Electrification of Space Heating in Commercial Buildings Encouraged by California’s Title 24-2022

Increasingly clients seeking to optimize costs and reduce environmental footprints are turning to building and portfolio electrification to avoid direct emissions from on-site combustion for building heat and hot water. While that nut may be harder to crack than it appears, the aspiration is vital to avoid the worst impacts of climate change.

California’s state energy code, Title 24, just went under a triennial revision. The 2022 15-day “red-line” version of the code is available on the CEC’s website. As I work with clients to identify a plan for eliminating natural gas heating from their building portfolios, I always frame recommendations against what they’ll have to do anyway. Utility Dive praised their improvements for building electrification, but their coverage was a tad light on the details. Details are where I thrive, so let’s dive in together.

Brief Overview of Title 24

Title 24 is California’s state-wide building code.
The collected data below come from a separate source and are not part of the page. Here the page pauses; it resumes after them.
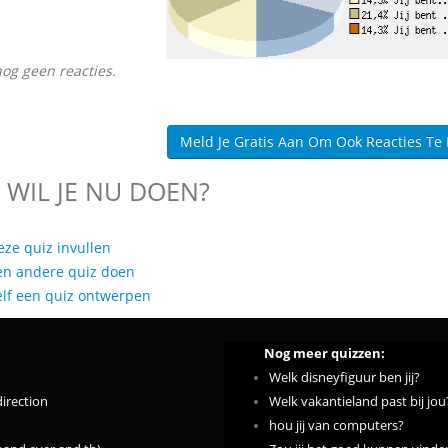
nog geen reacties.
Meld Je Gratis Aan Om Ook Reacties Te
 WIL JE NU DOEN?
eze quiz invullen
en andere quiz doen
elf een quiz ontwerpen
Nog meer quizzen:
Welk disneyfiguur ben jij?
direction
Welk vakantieland past bij jou
hou jij van computers?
Title 24-Part 6 is the state-wide building energy code. For brevity, I’ll use Title 24 throughout this article when referring specifically to part 6. The code is revisited every three years. The original goal of the energy code was to minimize energy use in buildings by minimizing waste and establishing minimum operating efficiencies. With the 2019 Energy Code, the California Energy Commission established rooftop solar requirements for new residential construction, meeting their goal first stated in 2008 for net zero energy user. The CEC’s eye is now on the 2030 goal for new commercial construction.

Title 24 and Heating Requirements

Title 24 is broken into sections, each describing a subset of requirements related to a specific building discipline, process, or practice. For all-electric space heating, the following sections contain key requirements:

  • §110.2 Mandatory Requirements for Space Conditioning Equipment
  • §120.2 Required Controls for Space-Conditioning Systems
  • §140.4 Prescriptive Requirements for Space Conditioning Systems
  • §141.0 Additions, Alterations, and Repairs of Existing Non-Residential Buildings

Note, there are lots of other code sections – the sections above are relevant to space heating.

§110.2 Mandatory Requirements for Space Conditioning Equipment

In §110.2, code defines the requirements related to equipment made available inside the state for installation in new and existing buildings. These requirements include nominal full- and part-load efficiencies, basic controls, and other miscellaneous requirements related to the manufacture of these systems. While the design requirements of this chapter are light and mostly directed towards manufacturers, there are a few things that stand out with respect to electric heating systems:

§110.2(b) Heat pumps with electric resistance booster heaters must have controls that prioritize the heat pump over the resistance coil, making sure that the heat pump loads up first before the supplementary heat begins to cycle. The electric resistance coil may cycle on when the heat pump is in defrost mode (purging any accumulated ice on the outdoor coil) or during transient events (system startup or in response to change in temperature setpoint). These two exceptions attempt to address some specific design considerations necessary to have a responsive comfortable space heating system using a heat pump and are retained from Title 24-2019 unchanged.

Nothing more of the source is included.